Levent AYDIN

Levent AYDIN

Tüm Yazıları

Kazancın Borsa Olsun

13 Ocak 2020
h4 { font-size: 24px !important; } Print Friendly and PDF

Yeni yıla maalesef ülke olarak etrafımızda yaşanan dış siyasi gerginlik ve sert tehditlerle girsek de kısa süre içinde bu olumsuz hava, esen sıcak rüzgârlarla şimdilik dağılmış gibi görünüyor. Dışardan esen sıcak ve yumuşak hava yurt içinde bazı ekonomik veri ve istatistikle birleşerek içimizi ferahlatır gibi oldu.  

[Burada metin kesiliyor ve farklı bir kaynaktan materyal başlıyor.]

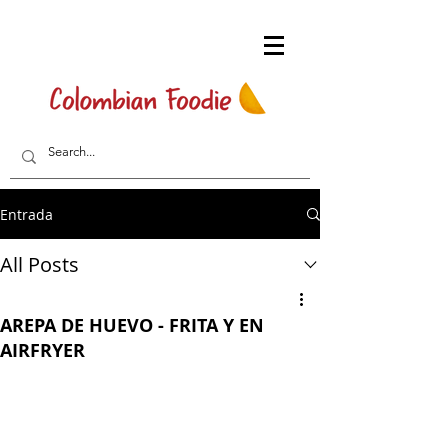
Entrada
All Posts
AREPA DE HUEVO - FRITA Y EN
AIRFRYER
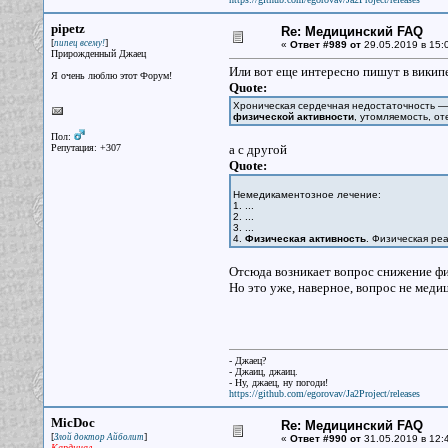
pipetz
Re: Медицинский FAQ
[
]
пипец всему!
«
Ответ #989 от
29.05.2019 в 15:
Прирожденный Джаец
Или вот еще интересно пишут в викип
Я очень люблю этот Форум!
Quote:
Хроническая сердечная недостаточность 
физической активности
, утомляемость, оте
Пол:
Репутация: +307
а с другой
Quote:
Немедикаментозное лечение:
1. ...
2. ...
3. ...
4.
Физическая активность
. Физическая ре
Отсюда возникает вопрос снижение фи
Но это уже, наверное, вопрос не мед
- Джаец?
- Джаиц, джаиц.
- Ну, джаец, ну погоди!
https://github.com/egorovav/Ja2Project/releases
MicDoc
Re: Медицинский FAQ
[
]
Злой доктор Айболит
«
Ответ #990 от
31.05.2019 в 12:
Кардинал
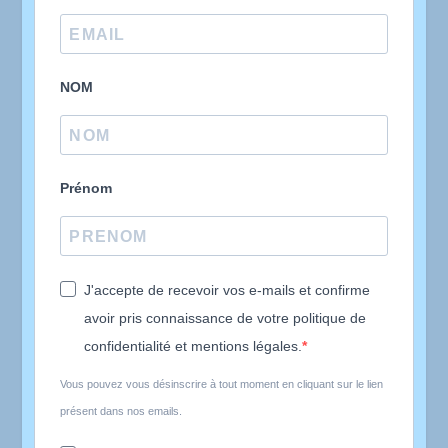
NOM
Prénom
J'accepte de recevoir vos e-mails et confirme
avoir pris connaissance de votre politique de
confidentialité et mentions légales.
Vous pouvez vous désinscrire à tout moment en cliquant sur le lien
présent dans nos emails.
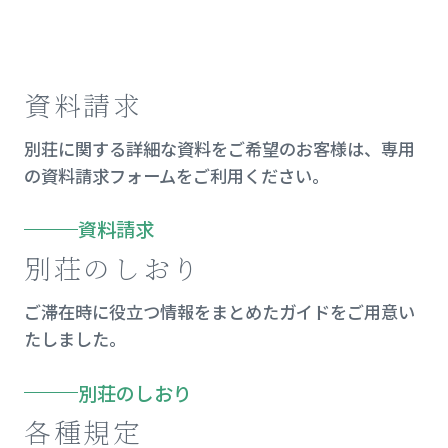
資料請求
別荘に関する詳細な資料をご希望のお客様は、専用
の資料請求フォームをご利用ください。
資料請求
別荘のしおり
ご滞在時に役立つ情報をまとめたガイドをご用意い
たしました。
別荘のしおり
各種規定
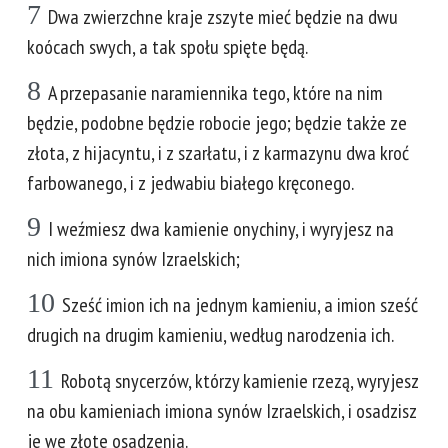
7
Dwa zwierzchne kraje zszyte mieć będzie na dwu
koócach swych, a tak społu spięte będą.
8
A przepasanie naramiennika tego, które na nim
będzie, podobne będzie robocie jego; będzie także ze
złota, z hijacyntu, i z szarłatu, i z karmazynu dwa kroć
farbowanego, i z jedwabiu białego kręconego.
9
I weźmiesz dwa kamienie onychiny, i wyryjesz na
nich imiona synów Izraelskich;
10
Sześć imion ich na jednym kamieniu, a imion sześć
drugich na drugim kamieniu, według narodzenia ich.
11
Robotą snycerzów, którzy kamienie rzezą, wyryjesz
na obu kamieniach imiona synów Izraelskich, i osadzisz
je we złote osadzenia.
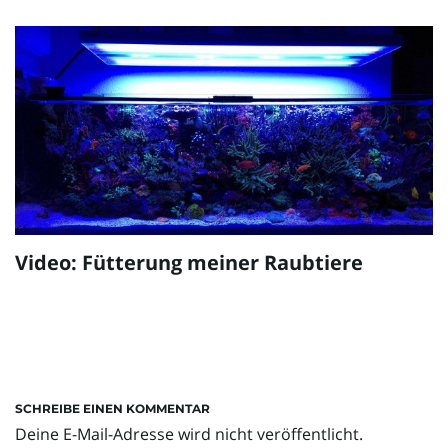
Video: Fütterung meiner Raubtiere
SCHREIBE EINEN KOMMENTAR
Deine E-Mail-Adresse wird nicht veröffentlicht.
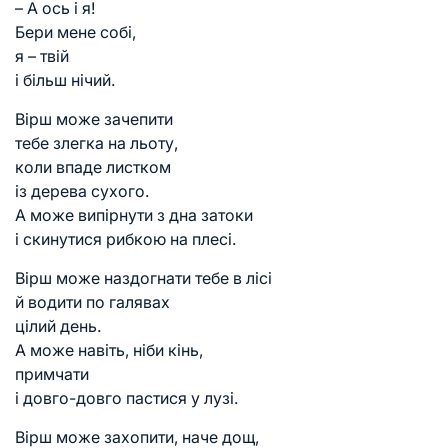
– А ось і я!
Бери мене собі,
я – твій
і більш нічий.
Вірш може зачепити
тебе злегка на льоту,
коли впаде листком
із дерева сухого.
А може випірнути з дна затоки
і скинутися рибкою на плесі.
Вірш може наздогнати тебе в лісі
й водити по галявах
цілий день.
А може навіть, ніби кінь,
примчати
і довго-довго пастися у лузі.
Вірш може захопити, наче дощ,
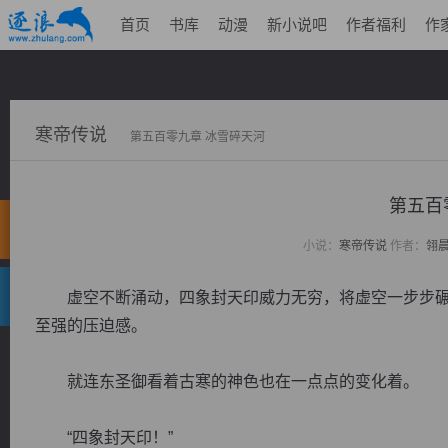
首页
书库
动漫
新小说吧
作者福利
作
寒帝传说
第五百零九章 冰雪碎天河
第五百
小说：
寒帝传说
作者：
翎
虚空不断涌动，四象封天印威力无穷，将虚空一步步碾
至强的压迫感。
就连东圣御看着古寒的神色也在一点点的变化着。
“四象封天印！”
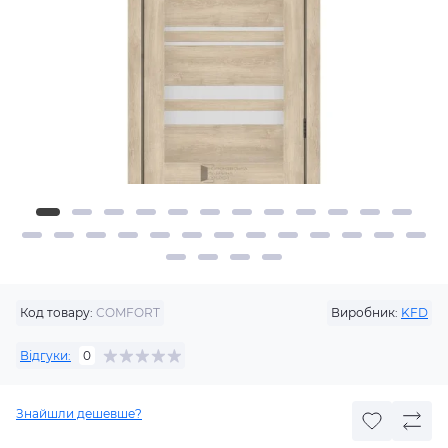
Код товару:
COMFORT
Виробник:
KFD
Відгуки:
0
Знайшли дешевше?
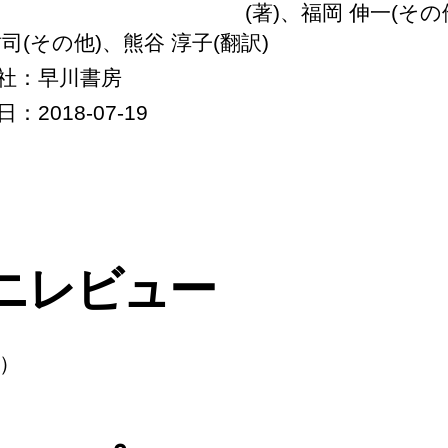
(著)、福岡 伸一(その
祐司(その他)、熊谷 淳子(翻訳)
社：早川書房
：2018-07-19
ニレビュー
）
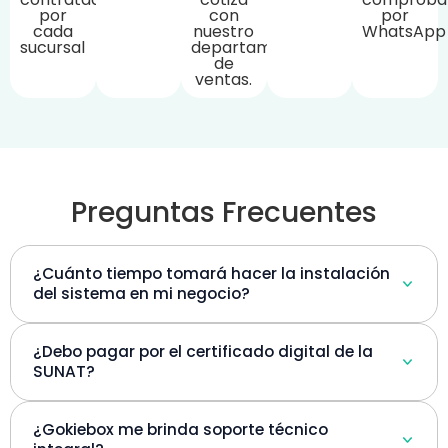
por
con
por
cada
nuestro
WhatsApp
sucursal
departamento
de
ventas.
Preguntas Frecuentes
¿Cuánto tiempo tomará hacer la instalación
del sistema en mi negocio?
¿Debo pagar por el certificado digital de la
SUNAT?
¿Gokiebox me brinda soporte técnico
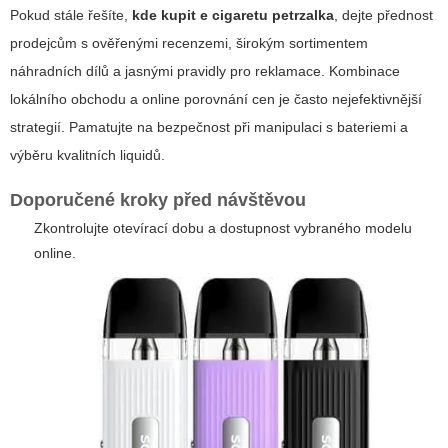
Pokud stále řešíte,
kde kupit e cigaretu petrzalka
, dejte přednost
prodejcům s ověřenými recenzemi, širokým sortimentem
náhradních dílů a jasnými pravidly pro reklamace. Kombinace
lokálního obchodu a online porovnání cen je často nejefektivnější
strategií. Pamatujte na bezpečnost při manipulaci s bateriemi a
výběru kvalitních liquidů.
Doporučené kroky před návštěvou
Zkontrolujte otevírací dobu a dostupnost vybraného modelu
online.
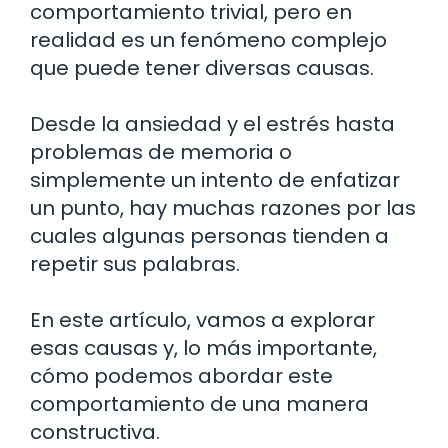
comportamiento trivial, pero en
realidad es un fenómeno complejo
que puede tener diversas causas.
Desde la ansiedad y el estrés hasta
problemas de memoria o
simplemente un intento de enfatizar
un punto, hay muchas razones por las
cuales algunas personas tienden a
repetir sus palabras.
En este artículo, vamos a explorar
esas causas y, lo más importante,
cómo podemos abordar este
comportamiento de una manera
constructiva.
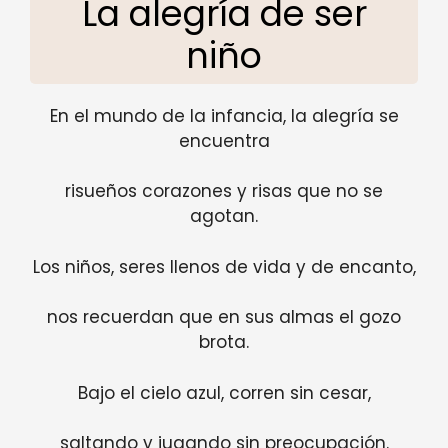
La alegría de ser
niño
En el mundo de la infancia, la alegría se
encuentra
risueños corazones y risas que no se
agotan.
Los niños, seres llenos de vida y de encanto,
nos recuerdan que en sus almas el gozo
brota.
Bajo el cielo azul, corren sin cesar,
saltando y jugando sin preocupación.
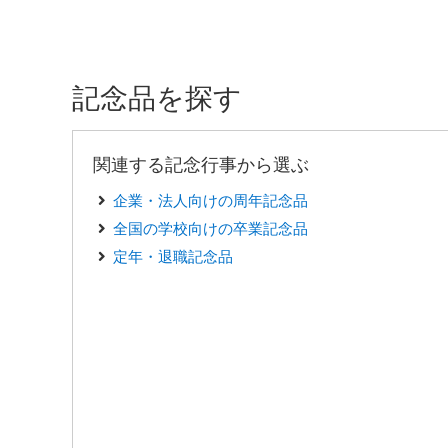
記念品を探す
関連する記念行事から選ぶ
企業・法人向けの周年記念品
全国の学校向けの卒業記念品
定年・退職記念品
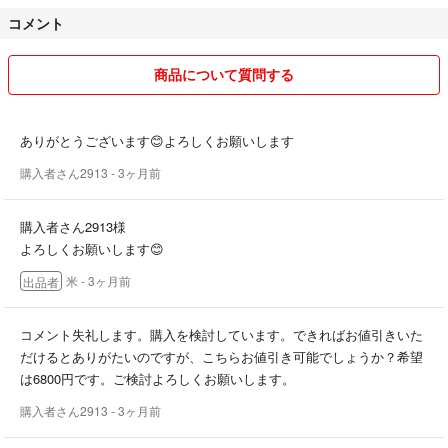
コメント
商品について質問する
ありがとうございます😊よろしくお願いします
購入者さん2913
- 3ヶ月前
購入者さん2913様
よろしくお願いします😊
米
- 3ヶ月前
出品者
コメント失礼します。購入を検討しています。できればお値引きいた
だけるとありがたいのですが、こちらお値引き可能でしょうか？希望
は6800円です。ご検討よろしくお願いします。
購入者さん2913
- 3ヶ月前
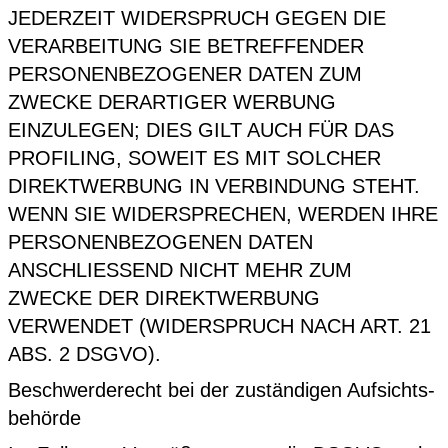
JEDERZEIT WIDERSPRUCH GEGEN DIE
VERARBEITUNG SIE BETREFFENDER
PERSONENBEZOGENER DATEN ZUM
ZWECKE DERARTIGER WERBUNG
EINZULEGEN; DIES GILT AUCH FÜR DAS
PROFILING, SOWEIT ES MIT SOLCHER
DIREKTWERBUNG IN VERBINDUNG STEHT.
WENN SIE WIDERSPRECHEN, WERDEN IHRE
PERSONENBEZOGENEN DATEN
ANSCHLIESSEND NICHT MEHR ZUM
ZWECKE DER DIREKTWERBUNG
VERWENDET (WIDERSPRUCH NACH ART. 21
ABS. 2 DSGVO).
Beschwerde­recht bei der zuständigen Aufsichts­
behörde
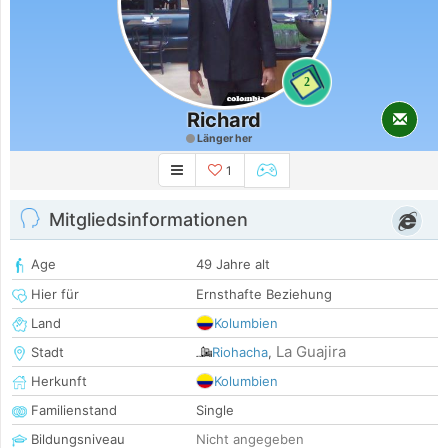
2
Richard
Länger her
1
Mitgliedsinformationen
Age
49 Jahre alt
Hier für
Ernsthafte Beziehung
Land
Kolumbien
La Guajira
Stadt
Riohacha
,
Herkunft
Kolumbien
Familienstand
Single
Bildungsniveau
Nicht angegeben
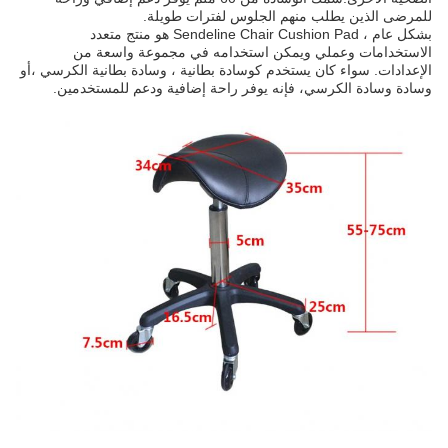
للمرضى الذين يطلب منهم الجلوس لفترات طويلة.
بشكل عام ، Sendeline Chair Cushion Pad هو منتج متعدد
الاستخدامات وعملي ويمكن استخدامه في مجموعة واسعة من
الإعدادات. سواء كان يستخدم كوسادة بطانية ، وسادة بطانية الكرسي ،أو
وسادة وسادة الكرسي، فإنه يوفر راحة إضافية ودعم للمستخدمين.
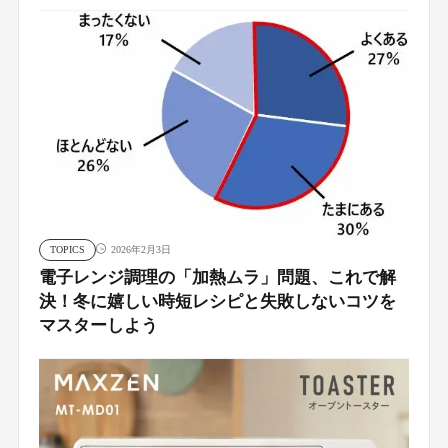
TOPICS
2026年2月3日
電子レンジ調理の「加熱ムラ」問題、これで解
決！冬に嬉しい時短レシピと失敗しないコツを
マスターしよう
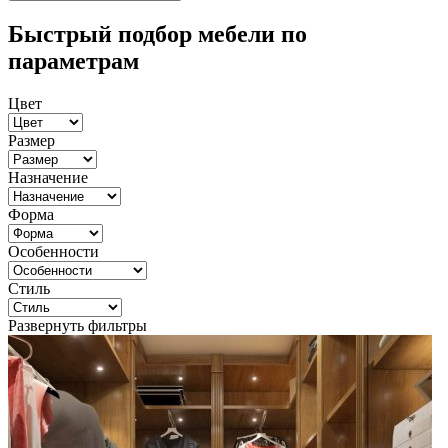
Быстрый подбор мебели по
параметрам
Цвет
Размер
Назначение
Форма
Особенности
Стиль
Развернуть фильтры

Türkiye İstatistik Kurumu (TUİK) 2019 yılına ait finansal varlıkların ortalama aylık ve yılık getirilerini açıkladı. TUİK’in açıkladığı enflasyondan (TÜFE) den arındırılmış getirilere göre 2019 yılında en çok reel getiriyi %19 ile devlet tahvil kazandırdı. Bunu %16,5 ile külçe altın, %9 ile mevduat faizi ve %7,8 ile BIST100 izledi. Bunlar kazandırırken yabancı paralardan dolar yıllık bazda %1,6 ve Euro yıllık bazda % 4 değer kaybederek yatırımcısını üzdü. Bu yerleşiklerin döviz taleplerini yani dolarizasyonu azaltıcı, düşük faizi de destekleyici yönde iyi bir işaret kabul edilebilir.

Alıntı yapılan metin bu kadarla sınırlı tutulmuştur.